Introduction
Welcome
Backup
is the easiest and most flexible backup, archive and rotate tool. It’s a beginning-to-end solution for scheduled backups in a clean ruby package that is simple use and powerful when customized.
Backup allows you to specify each of the following options:
- what is being archived (files, folders, arbitrary scripts)
- how it’s being archived (tar gzip, bz2)
- where the archive is going (multiple backup servers? easy)
- how the archive is going to get there (scp, ftp, mv)
- where is will be stored when it gets there
- how it’s going to be rotated when it gets there (grandfather-father-son, etc)
- how often will this process happen (customizable cycles)
- what happens to the working copy after the process (recreate files, folders etc. restart daemons)
Backup is a collection of scripts that is complete enough to save you time, but flexible enough to work with any situation.
This is an early version of Backup
. Please feel free to ask questions on how to use Backup
or post suggestions for this manual in the mailing lists
Housekeeping
Prerequisites
Backup
makes the following assumptions about your machines:
- server and client understand POSIX commmands
- passwords and paths are the same on each backup server
Backup
depends on the following libraries:
These are listed as dependencies in the gem file so you should be prompted to install them when you install Backup.
Using RubyGems
If you have RubyGems installed, installing Backup is simple:
sudo gem install backupgem
Using svn
If you prefer, you can checkout backupgem from the RubyForge Repository.

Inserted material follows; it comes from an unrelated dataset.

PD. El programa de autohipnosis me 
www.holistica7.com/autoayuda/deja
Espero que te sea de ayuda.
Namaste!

Feel free to browse the releases or trunk here.
svn checkout svn+ssh://rubyforge.org/var/svn/backupgem
License Information
Backup is made available under either the BSD license, or the same license Ruby (which, by extension, also allows the GPL as a permissable license as well). You can view the full text of any of these licenses in the doc
subdirectory of the Backup distrubtion. The texts of the BSD and GPL licenses are also available online: BSD and GPL.

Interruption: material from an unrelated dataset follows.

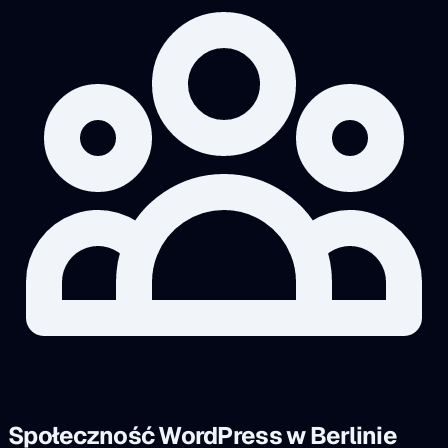
Społeczność WordPress w Berlinie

If you desire permission to use either Backup in a manner incompatible with these licenses, please contact the copyright holder Nate Murray in order to negotiate a more compatible license.
Support
Mailing lists, bug trackers, feature requests, and public forums are all available courtesty of RubyForge at the BackupGem project page.
Mailing Lists
List Name | Desc. | |
---|---|---|
backupgem-users | subscribe / unsubscribe | The BackupGem users list is devoted to the discussion of and questions about the usage of Backup. If you can’t quite figure out how to get a feature of Backup to work, this is the list you would go to in order to ask your questions. |
backupgem-devel | subscribe / unsubscribe | The Backup developers list is devoted to the discussion of Backup’s implementation. If you have created a patch that you would like to discuss, or if you would like to discuss a new feature, this is the list for you. |
About the Author
Backup was written by Nate Murray.
Nate currently works at an internet retailer in Southern California. Feel free to send him compliments, money, praise, or new feature patches. You can also send questions and suggestions. However, for bug reports and general feature requests, please use the trackers on the BackupGem project page.
Special Thanks
Special thanks to:
- Matt Pulver for help with various technical problems and ideas.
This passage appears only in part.